• [Exercise description]:
Your answer should consist only of the lines below from the one with "Ring til os på 2883 2683" through the one with "ля химчистки, 500мл", copied exactly.

• [Stored data entries]:
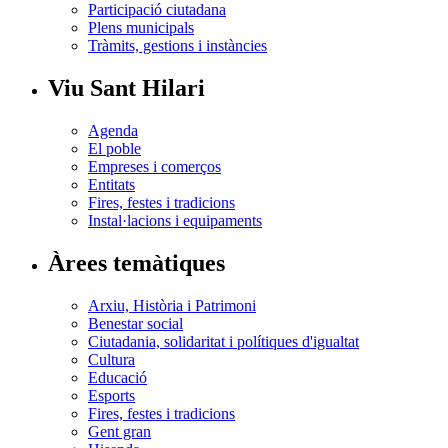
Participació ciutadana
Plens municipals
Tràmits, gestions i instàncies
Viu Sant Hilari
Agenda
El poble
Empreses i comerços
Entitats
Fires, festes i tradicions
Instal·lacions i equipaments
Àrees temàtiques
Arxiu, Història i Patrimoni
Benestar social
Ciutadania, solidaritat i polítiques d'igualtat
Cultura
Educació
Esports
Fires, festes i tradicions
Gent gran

==

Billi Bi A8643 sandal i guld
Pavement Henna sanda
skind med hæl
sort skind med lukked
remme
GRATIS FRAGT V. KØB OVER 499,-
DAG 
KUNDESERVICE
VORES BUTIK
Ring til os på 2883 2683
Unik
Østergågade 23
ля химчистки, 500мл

• [Solved exercise]:
Ring til os på 2883 2683
Unik
Østergågade 23
ля химчистки, 500мл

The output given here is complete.